Article ID Journal Published Year Pages File Type
916827 Cognitive Psychology 2015 36 Pages PDF
Abstract

•Investigates how real-time sentence processing limitations influence grammar acquisition.•Adults learned miniature languages with cues to structure that either guided or revised parsing commitments.•Cues to structure that guided commitments were easier to learn than revising cues.•Results held for comprehension and production.•Suggests that real-time processing constraints affect acquisition trajectories.

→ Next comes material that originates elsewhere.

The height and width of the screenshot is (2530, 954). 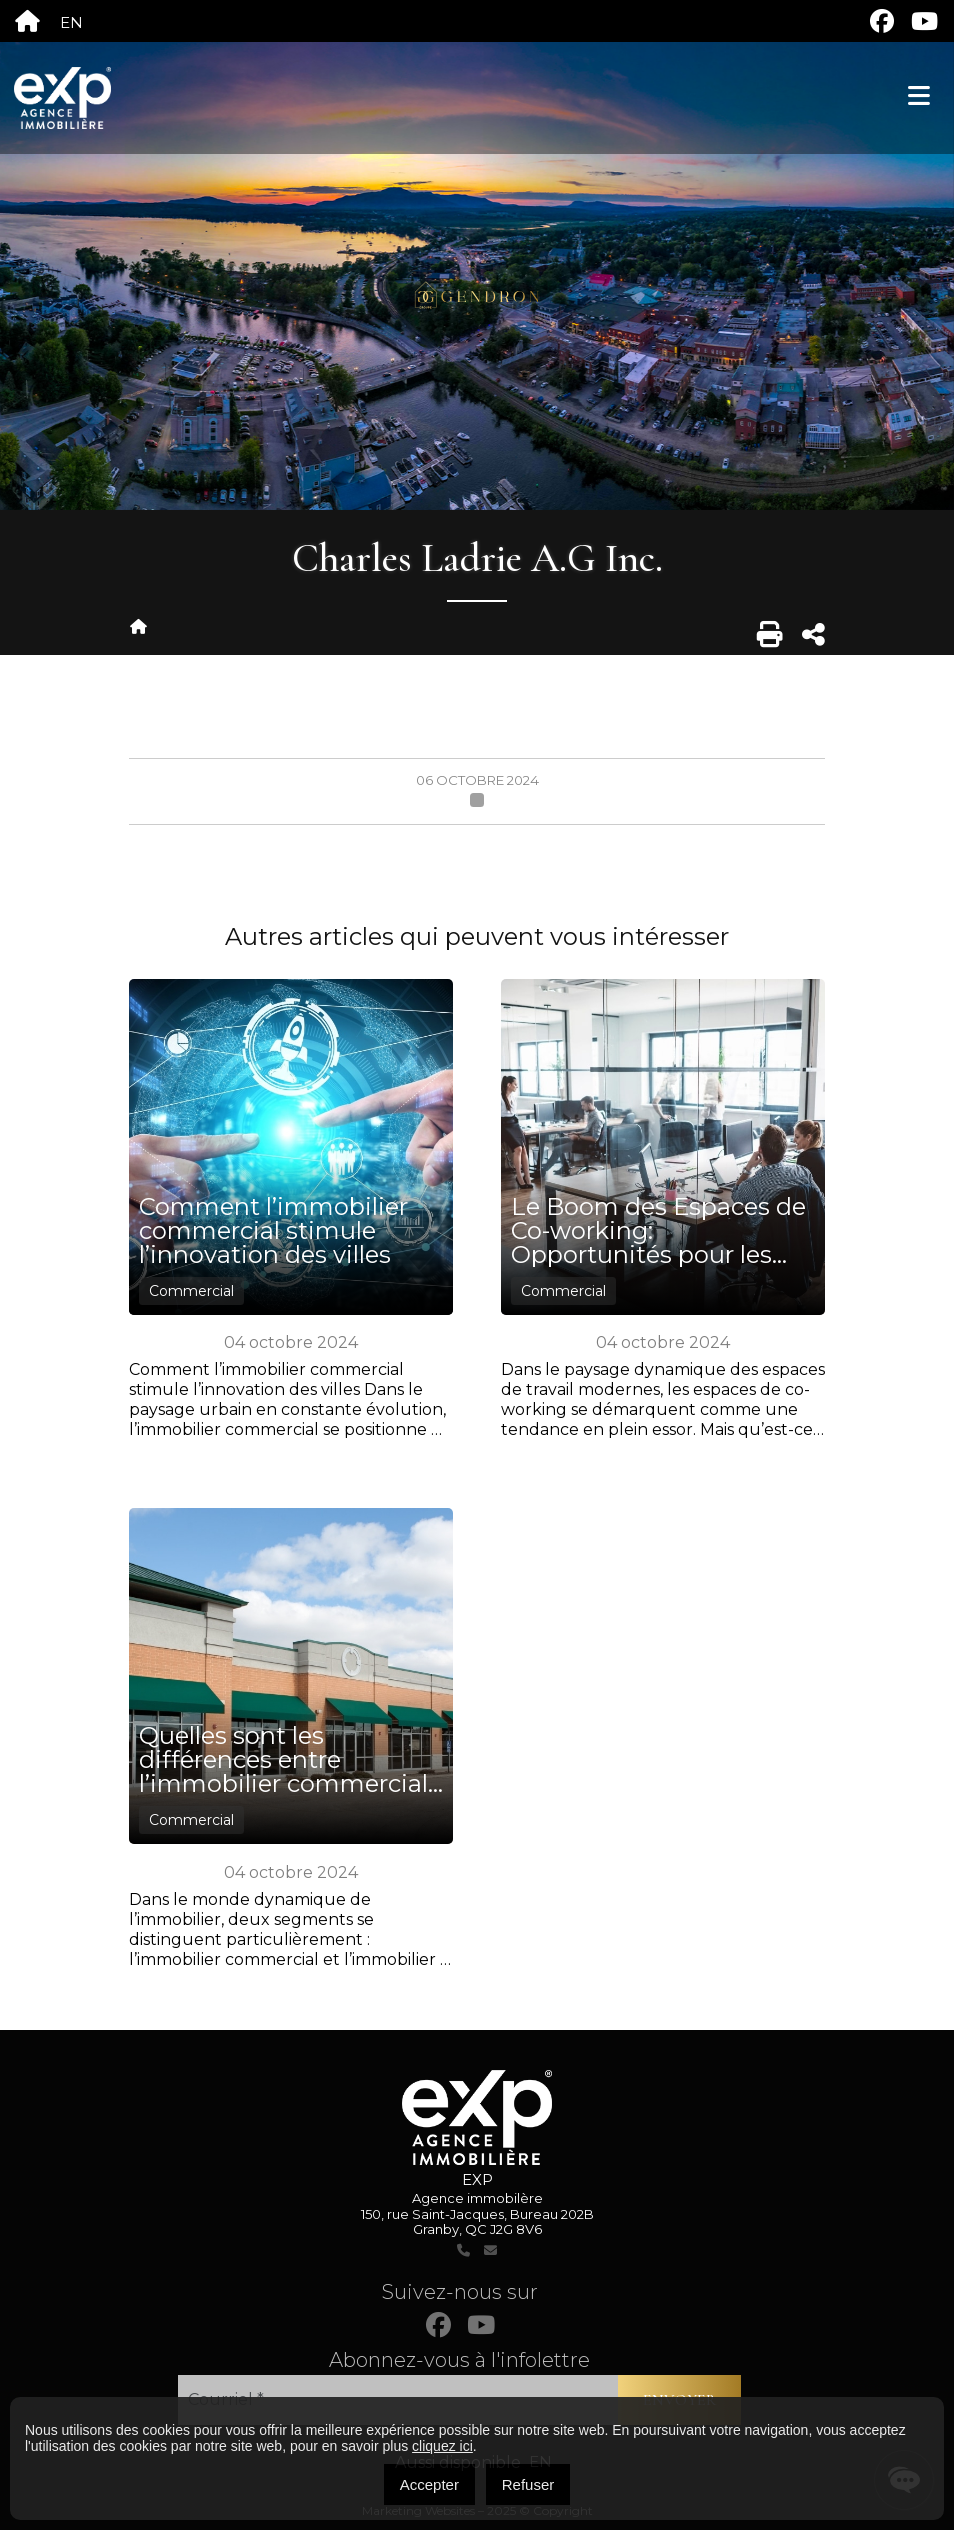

We present the results from a three-day artificial language learning study on adults. The study examined whether sentence-parsing limitations, in particular, difficulties revising initial syntactic/semantic commitments during comprehension, shape learners’ ability to acquire a language. Findings show that both comprehension and production of morphology pertaining to sentence argument structure are delayed when this morphology consistently appears at the end, rather than at the beginning, of sentences in otherwise identical grammatical systems. This suggests that real-time processing constraints impact acquisition; morphological cues that tend to guide linguistic analyses are easier to learn than cues that revise these analyses. Parallel performance in production and comprehension indicates that parsing constraints affect grammatical acquisition, not just real-time commitments. Properties of the linguistic system (e.g., ordering of cues within a sentence) interact with the properties of the cognitive system (cognitive control and conflict-resolution abilities) and together affect language acquisition.